Forenzo Dylan, Liu Yixuan, Kim Jeehyun, Ding Yidan, Yoon Taehyung, He Bin
bioRxiv. 2023 Feb 21:2023.02.20.529307. doi: 10.1101/2023.02.20.529307.
EEG-based brain-computer interfaces (BCI) are non-invasive approaches for replacing or restoring motor functions in impaired patients, and direct brain-to-device communication in the general population. Motor imagery (MI) is one of the most used BCI paradigms, but its performance varies across individuals and certain users require substantial training to develop control. In this study, we propose to integrate a MI paradigm simultaneously with a recently proposed Overt Spatial Attention (OSA) paradigm, to accomplish BCI control.
We evaluated a cohort of 25 human subjects' ability to control a virtual cursor in one- and two-dimensions over 5 BCI sessions. The subjects used 5 different BCI paradigms: MI alone, OSA alone, MI and OSA simultaneously towards the same target (MI+OSA), and MI for one axis while OSA controls the other (MI/OSA and OSA/MI).
Our results show that MI+OSA reached the highest average online performance in 2D tasks at 49% Percent Valid Correct (PVC), statistically outperforms MI alone (42%), and was higher, but not statistically significant, than OSA alone (45%). MI+OSA had a similar performance to each subject's best individual method between MI alone and OSA alone (50%) and 9 subjects reached their highest average BCI performance using MI+OSA.
Integrating MI and OSA leads to improved performance over MI alone at the group level and is the best BCI paradigm option for some subjects.
This work proposes a new BCI control paradigm that integrates two existing paradigms and demonstrates its value by showing that it can improve users' BCI performance.
基于脑电图的脑机接口(BCI)是一种用于替代或恢复受损患者运动功能以及实现普通人群大脑与设备直接通信的非侵入性方法。
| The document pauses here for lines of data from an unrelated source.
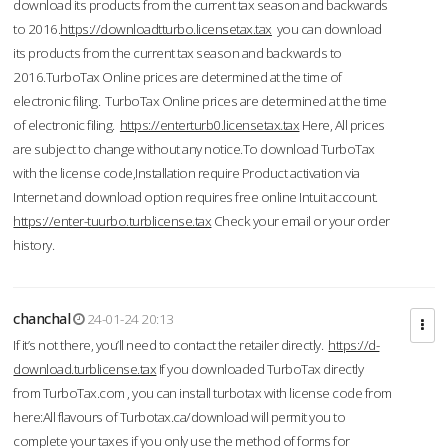
download its products from the current tax season and backwards
to 2016.
https://downloadtturbo.licensetax.tax
you can download
its products from the current tax season and backwards to
2016.TurboTax Online prices are determined at the time of
electronic filing. TurboTax Online prices are determined at the time
of electronic filing.
https://enterturb0.licensetax.tax
Here, All prices
are subject to change without any notice.To download TurboTax
with the license code,Installation require Product activation via
Internet and download option requires free online Intuit account.
https://enter-tuurbo.turblicense.tax
Check your email or your order
history.
chanchal
24-01-24 20:13
If it’s not there, you’ll need to contact the retailer directly.
https://d-
download.turblicense.tax
If you downloaded TurboTax directly
from TurboTax.com , you can install turbotax with license code from
here:All flavours of Turbotax.ca/download will permit you to
complete your taxes if you only use the method of forms for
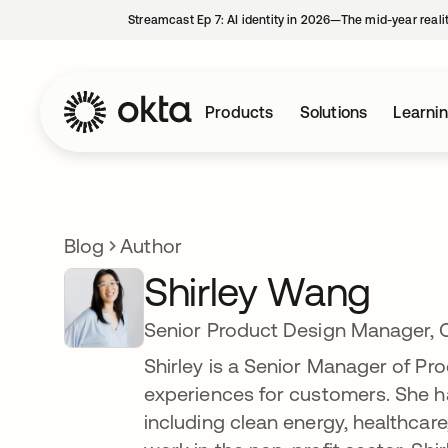
Streamcast Ep 7: AI identity in 2026—The mid-year reali
Products
Solutions
Learni
Blog
Author
Shirley Wang
Senior Product Design Manager, 
Shirley is a Senior Manager of Pr
experiences for customers. She ha
including clean energy, healthcare,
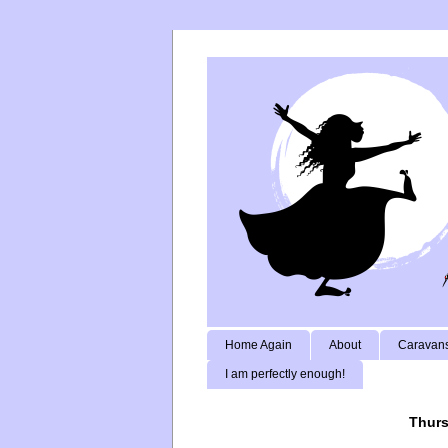
Home Again
About
Caravans
I am perfectly enough!
Thurs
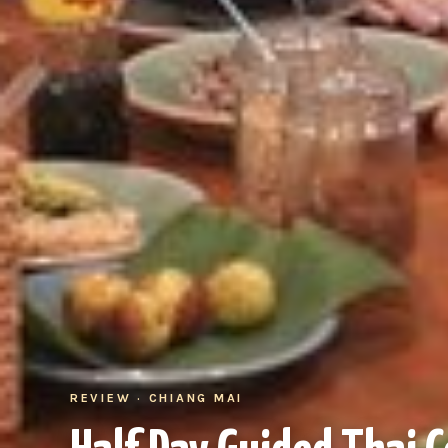
REVIEW · CHIANG MAI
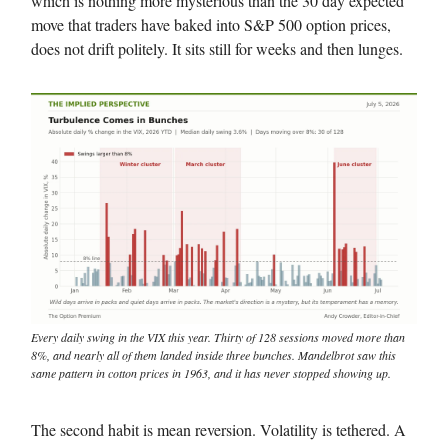
which is nothing more mysterious than the 30 day expected
move that traders have baked into S&P 500 option prices,
does not drift politely. It sits still for weeks and then lunges.
Every daily swing in the VIX this year. Thirty of 128 sessions moved more than
8%, and nearly all of them landed inside three bunches. Mandelbrot saw this
same pattern in cotton prices in 1963, and it has never stopped showing up.
The second habit is mean reversion. Volatility is tethered. A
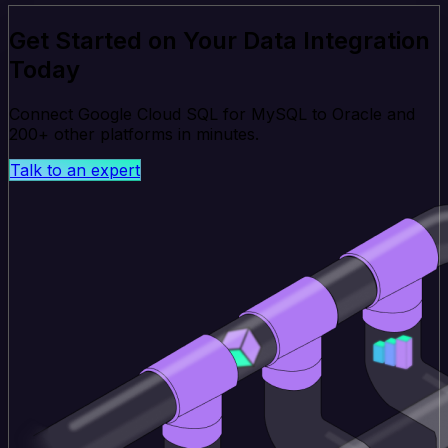
Get Started on Your Data Integration
Today
Connect Google Cloud SQL for MySQL to Oracle and
200+ other platforms in minutes.
Talk to an expert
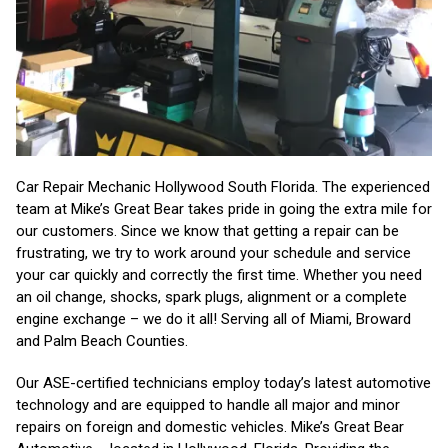
Car Repair Mechanic Hollywood South Florida. The experienced
team at Mike’s Great Bear takes pride in going the extra mile for
our customers. Since we know that getting a repair can be
frustrating, we try to work around your schedule and service
your car quickly and correctly the first time. Whether you need
an oil change, shocks, spark plugs, alignment or a complete
engine exchange – we do it all! Serving all of Miami, Broward
and Palm Beach Counties.
Our ASE-certified technicians employ today’s latest automotive
technology and are equipped to handle all major and minor
repairs on foreign and domestic vehicles. Mike’s Great Bear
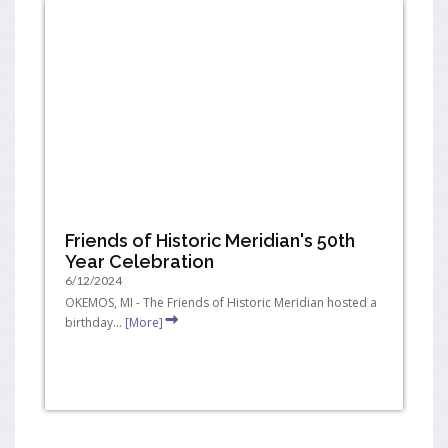
Friends of Historic Meridian's 50th
Year Celebration
6/12/2024
OKEMOS, MI - The Friends of Historic Meridian hosted a
birthday...
[More]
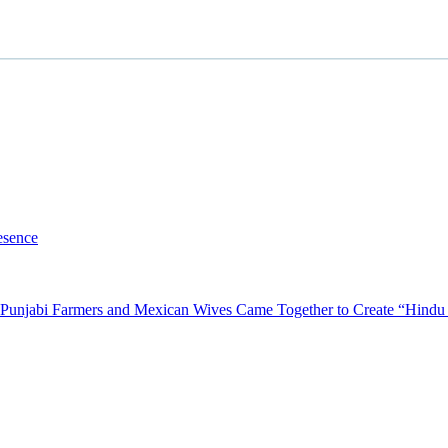
esence
Punjabi Farmers and Mexican Wives Came Together to Create “Hindu P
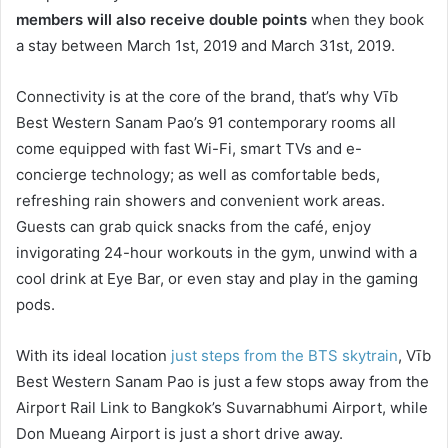
members will also receive double points
when they book
a stay between March 1st, 2019 and March 31st, 2019.
Connectivity is at the core of the brand, that’s why Vīb
Best Western Sanam Pao’s 91 contemporary rooms all
come equipped with fast Wi-Fi, smart TVs and e-
concierge technology; as well as comfortable beds,
refreshing rain showers and convenient work areas.
Guests can grab quick snacks from the café, enjoy
invigorating 24-hour workouts in the gym, unwind with a
cool drink at Eye Bar, or even stay and play in the gaming
pods.
With its ideal location
just steps from the BTS skytrain
, Vīb
Best Western Sanam Pao is just a few stops away from the
Airport Rail Link to Bangkok’s Suvarnabhumi Airport, while
Don Mueang Airport is just a short drive away.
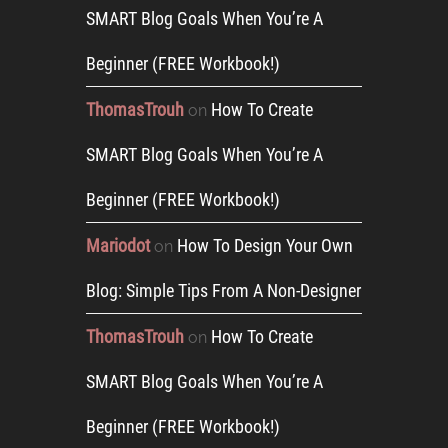
SMART Blog Goals When You’re A
Beginner (FREE Workbook!)
ThomasTrouh
How To Create
on
SMART Blog Goals When You’re A
Beginner (FREE Workbook!)
Mariodot
How To Design Your Own
on
Blog: Simple Tips From A Non-Designer
ThomasTrouh
How To Create
on
SMART Blog Goals When You’re A
Beginner (FREE Workbook!)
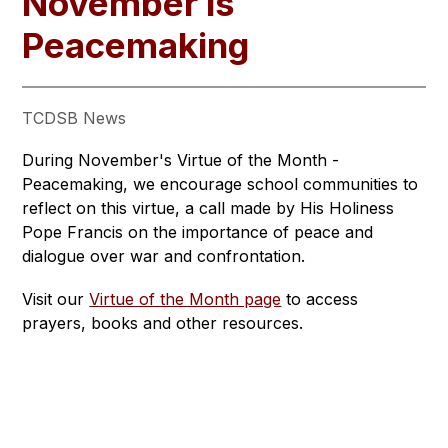
November is
Peacemaking
TCDSB News
During November's Virtue of the Month - 
Peacemaking, we encourage school communities to 
reflect on this virtue, a call made by His Holiness 
Pope Francis on the importance of peace and 
dialogue over war and confrontation. 
Visit our 
Virtue of the Month page
 to access 
prayers, books and other resources.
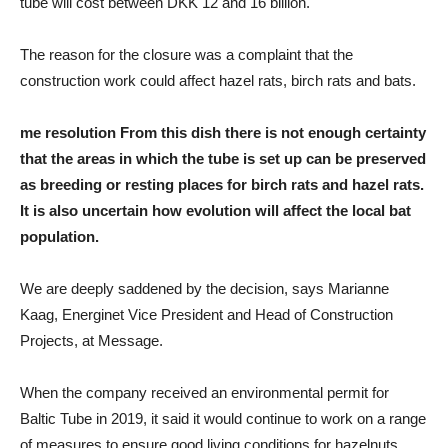
tube will cost between DKK 12 and 16 billion.
The reason for the closure was a complaint that the
construction work could affect hazel rats, birch rats and bats.
me
resolution
From this dish there is not enough certainty
that the areas in which the tube is set up can be preserved
as breeding or resting places for birch rats and hazel rats.
It is also uncertain how evolution will affect the local bat
population.
We are deeply saddened by the decision, says Marianne
Kaag, Energinet Vice President and Head of Construction
Projects, at Message.
When the company received an environmental permit for
Baltic Tube in 2019, it said it would continue to work on a range
of measures to ensure good living conditions for hazelnuts,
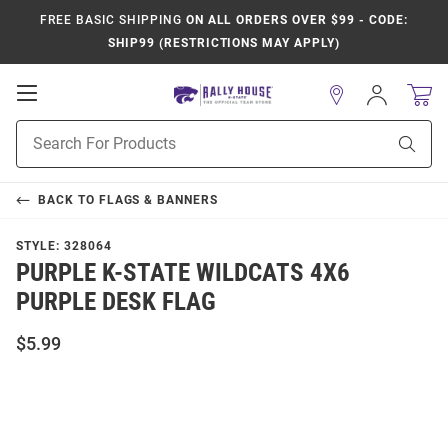
FREE BASIC SHIPPING
ON ALL ORDERS OVER $99 - CODE:
SHIP99 (RESTRICTIONS MAY APPLY)
Open
Sign
In
Mobile
Product
Navigation
Sear
Search
BACK TO
FLAGS & BANNERS
STYLE:
328064
PURPLE K-STATE WILDCATS 4X6
PURPLE DESK FLAG
$5.99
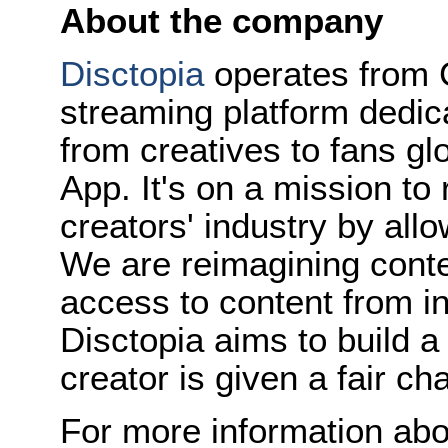
About the company
Disctopia
operates from C
streaming platform dedica
from creatives to fans gl
App. It's on a mission to
creators' industry by allo
We are reimagining conte
access to content from in
Disctopia aims to build a
creator is given a fair c
For more information abo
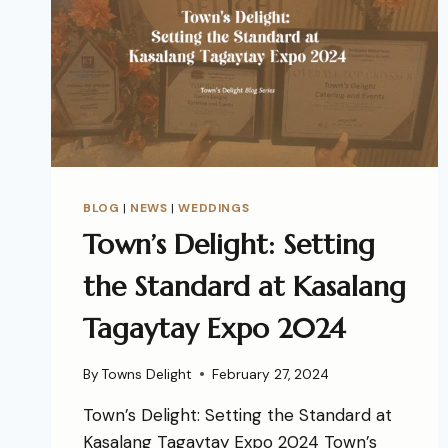
BLOG
|
NEWS
|
WEDDINGS
Town’s Delight: Setting
the Standard at Kasalang
Tagaytay Expo 2024
By
Towns Delight
February 27, 2024
Town’s Delight: Setting the Standard at
Kasalang Tagaytay Expo 2024 Town’s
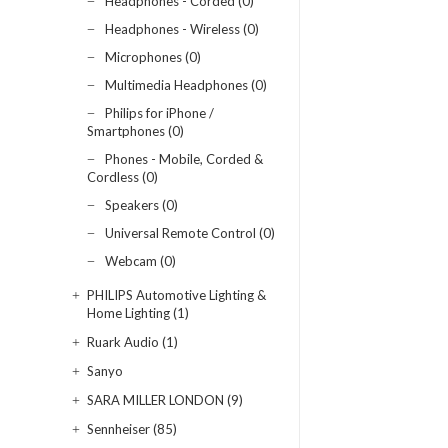
Headphones - Corded (0)
Headphones - Wireless (0)
Microphones (0)
Multimedia Headphones (0)
Philips for iPhone /
Smartphones (0)
Phones - Mobile, Corded &
Cordless (0)
Speakers (0)
Universal Remote Control (0)
Webcam (0)
PHILIPS Automotive Lighting &
Home Lighting (1)
Ruark Audio (1)
Sanyo
SARA MILLER LONDON (9)
Sennheiser (85)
运动想象(MI)是最常用的BCI范式之一,但其性能因个体而异,并且某些用户需要大量训练才能实现控制。在本研究中,我们建议将MI范式与最近提出的 overt 空间注意力(OSA)范式同时整合,以实现BCI控制。
我们评估了25名人类受试者在5次BCI实验中在一维和二维空间中控制虚拟光标的能力。受试者使用了5种不同的BCI范式:单独的MI、单独的OSA、同时针对同一目标的MI和OSA(MI + OSA),以及MI控制一个轴而OSA控制另一个轴(MI/OSA和OSA/MI)。
我们的结果表明,MI + OSA在二维任务中达到了最高的平均在线性能,有效正确率(PVC)为49%,在统计学上优于单独的MI(42%),并且高于单独的OSA(45%),但无统计学意义。MI + OSA的性能与每个受试者在单独的MI和单独的OSA之间的最佳个体方法相似(50%),并且有9名受试者使用MI + OSA达到了他们最高的平均BCI性能。
在群体水平上,将MI和OSA整合可提高性能,并且对于某些受试者来说是最佳BCI范式选择。
这项工作提出了一种新的BCI控制范式,该范式整合了两种现有范式,并通过表明它可以提高用户的BCI性能来证明其价值。